TO NO NAME GIRL-I usually go every day without fail,but I think the longest i went without pooing was when I was about 11 or 12-I went 5 days without going cause i was in the hospital for a hernia-when i finally did go it was about 20 balls of poop and at the end was a bunch of mush-too bad i was too young to really enjoy it!
TO BILLY L-I had to laugh when i read the part about your aunt pooing those metameucil poos-That stuff really makes you do some really long,soft turds!Mine were almost 2 feet long!!

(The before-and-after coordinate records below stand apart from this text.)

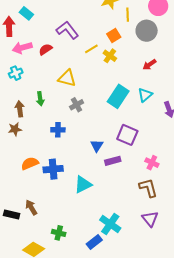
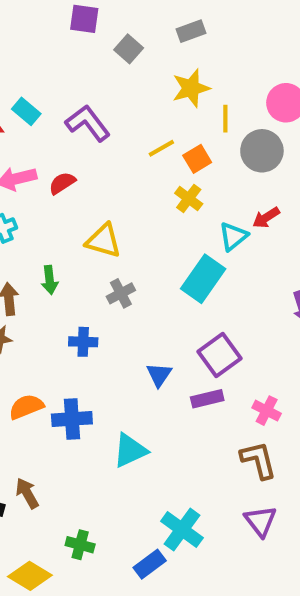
purple L-shape: (67, 30) -> (88, 123), moved
yellow line: (91, 49) -> (161, 148), moved
cyan triangle: (145, 95) -> (233, 236), moved
purple square: (127, 135) -> (219, 355), turned 30
purple rectangle: (113, 161) -> (207, 399), moved

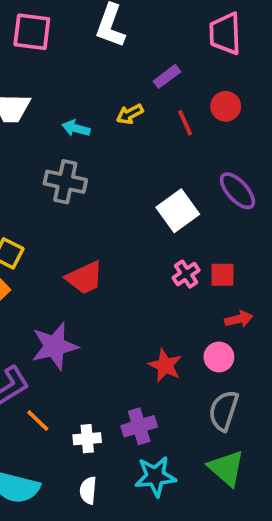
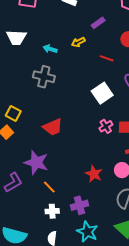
red line: (185, 123) -> (107, 58), moved, turned -48
purple star: (55, 346) -> (36, 162), turned 30
orange line: (38, 420) -> (49, 187), moved
cyan star: (155, 476) -> (87, 232), turned 30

TO CARMELITA-AHHH yes,as usual another great story with you and Renee-I'm glad you enjoy my stories also!I'll tell you something i think you'll enjoy-This a.m. I'm reading all the posts after i had my OJ and I feel the call of nature coming on and I get to your post on here and turn on the printer and make a copy of it and I didn't read it yet until i really had to poo good -So after about 15 mins of reading all the posts and letting the urge build up good,I took your story with me to the toilet and got undressed and sat on the bowl nude with my legs spread and started to read your latest story about you pooing first and then hearing Renee pooing as you wrote the story.As i started reading your story,I let out some hissing farts(2 of them) and I feel my anus opening up as I sit there reading your story as the turd starts coming out and it feels like a long one so i let it come out slowly as i continue to read your great story-WOW what a rush this was!I felt like we were pooing together at the same time!Then after the 1st turd came splashing in the bowl I stopped reading and looked in the bowl and saw 1 10 in poo wrapped around the bowl-very smooth and well formed-Then I just sat there and waited to go more and after about 3-5 mins I had to go again-so i started to continue reading your story as i farted again and just relaxed my anus as a bunch of soft stuff came out with a lot of farts at the same time which always feels sooo wonderful to me-it's such a relief!Every time i felt like i had to poop i kept reading your story-It was sooo cool-I think i may print up your stories(all of 'em)and when i have to poo i'll bring them into the toilet to read cause all your stories are really great to read either holding my poo or actually pooing as i read them!It 's great-You are such a great pooer Carmelita! Then when i was done i wiped( it was kinda a messy one with all the mushy poo coming out at the tail end of my dump) and jumped into the shower-Needless to say I love your stories esp now that you gave us an idea of what you look like-So i can see you in my mind as we poo together(sort of!)You should try this Idea-it's kinda fun!I can only imagine you and i pooing together in an outhouse with 2 holes next to each other as we poo at the same time with your nice butt sitting next to me!fun stuff!BYE
PPG I think you have got my wife Theresa mixed up with my best mate George's wife Moira. I have certainly seen Moira doing a motion many times and have buddy dumped with her in my sense of the word that is accompanying her to the toilet, watching her perform then revering the roles and doing my jobbie on top of hers. We must beg to differ on what constitutes a "Buddy dump" but I enjoy doing my motion on top of one done by another person especially a woman. Each to their own but doing it after another person into an empty, flushed toilet pan is meaningless to me , after all we do this all the time when using a public, school, work or other communal toilet.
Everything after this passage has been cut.